Asse: Oltre 1 milione di perdite totali tra morti, dispersi e prigionieri.
100 000 rumeni, 40 000 italiani, 185 000 tedeschi morti nell’accerchiamento 400 000 prigionieri (40% tedeschi, 35% romeni, 10% italiani, 15% ungheresi)
circa 1 100 carri armati
tra 580 e 640 aerei;
URSS: 500.000 soldati morti e dispersi
650 000 feriti permanenti e/o inabili al lavoro
3000 carri perduti nel periodo novembre 1942-febbraio 1943
circa 700 aerei abbattuti o irrecuperabili nel novembre 1942-febbraio 1943
Fonte: Archivio storico
Cosa rappresenta il il miracolo di Stalingrado
Il rovesciamento di fronte, e l’esempio del patriottismo di un popolo profondamente eterogeneo come quello sovietico, molto ricco e variegato sul piano culturale, seppe dimostrare che non è il numero e nemmeno la tattica a determinare la vittoria o la sconfitta in battaglia, che il sacrificio di uomini e donne liberi seppe bilanciare e sopraffare l’oscurantismo e la schiacciante, almeno sulla carta, superiorità nazista.

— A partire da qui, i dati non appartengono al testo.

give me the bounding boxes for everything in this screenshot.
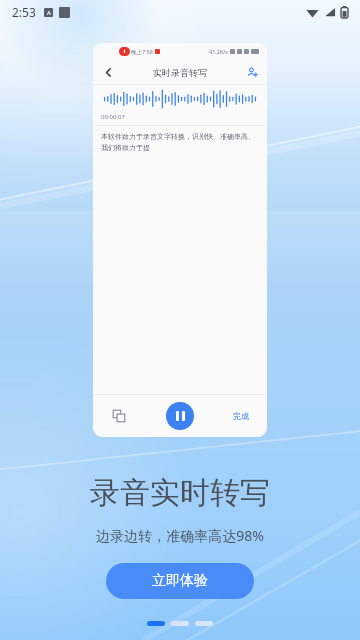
button[interactable]: Pause recording	[166, 402, 194, 430]
button[interactable]: 完成	[231, 407, 251, 425]
staticText: A	[47, 9, 51, 17]
staticText: 完成	[233, 411, 249, 421]
staticText: 立即体验	[152, 572, 208, 590]
staticText: 41.2K/s	[209, 48, 228, 55]
staticText: 边录边转，准确率高达98%	[96, 526, 264, 545]
button[interactable]: Back	[100, 64, 116, 80]
staticText: 本软件致力于录音文字转换，识别快、准确率高、我们将致力于提	[101, 132, 259, 152]
staticText: 实时录音转写	[153, 67, 207, 78]
staticText: 晚上7:58	[131, 48, 153, 56]
staticText: 00:00:07	[101, 113, 125, 121]
button[interactable]: Add contact	[244, 64, 260, 80]
staticText: 2:53	[12, 4, 36, 20]
staticText: 录音实时转写	[90, 474, 270, 512]
button[interactable]: Split view	[109, 406, 129, 426]
button[interactable]: 立即体验	[106, 563, 254, 599]
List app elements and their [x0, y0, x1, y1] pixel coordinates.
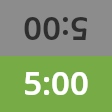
button[interactable]: Your clock, 5 minutes 0 seconds — [0, 56, 112, 112]
staticText: 5:00 — [23, 60, 89, 105]
staticText: 5:00 — [23, 7, 89, 52]
button[interactable]: Opponent clock, 5 minutes 0 seconds — [0, 0, 112, 56]
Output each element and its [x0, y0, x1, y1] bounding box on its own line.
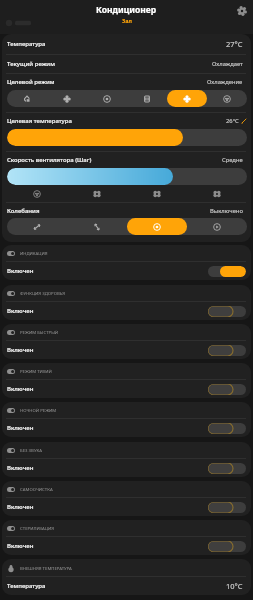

Inoltre, altro dettaglio spesso tralasciato dalla storiografia contemporanea, spesso atlantista e talvolta lontana dalla realtà, dimostrò al mondo che sconfiggere l’incubo nazista fu possibile anche senza l’apertura del secondo fronte europeo, ipotesi che lo stesso Churchill rifiutò, e che successivamente gli statunitensi decisero di aprire con lo sbarco in Normandia e con lo sbarco in Sicilia. Un popolo libero, al prezzo della morte, preferì pagare con il sangue la speranza della libertà anziché vivere in ginocchio.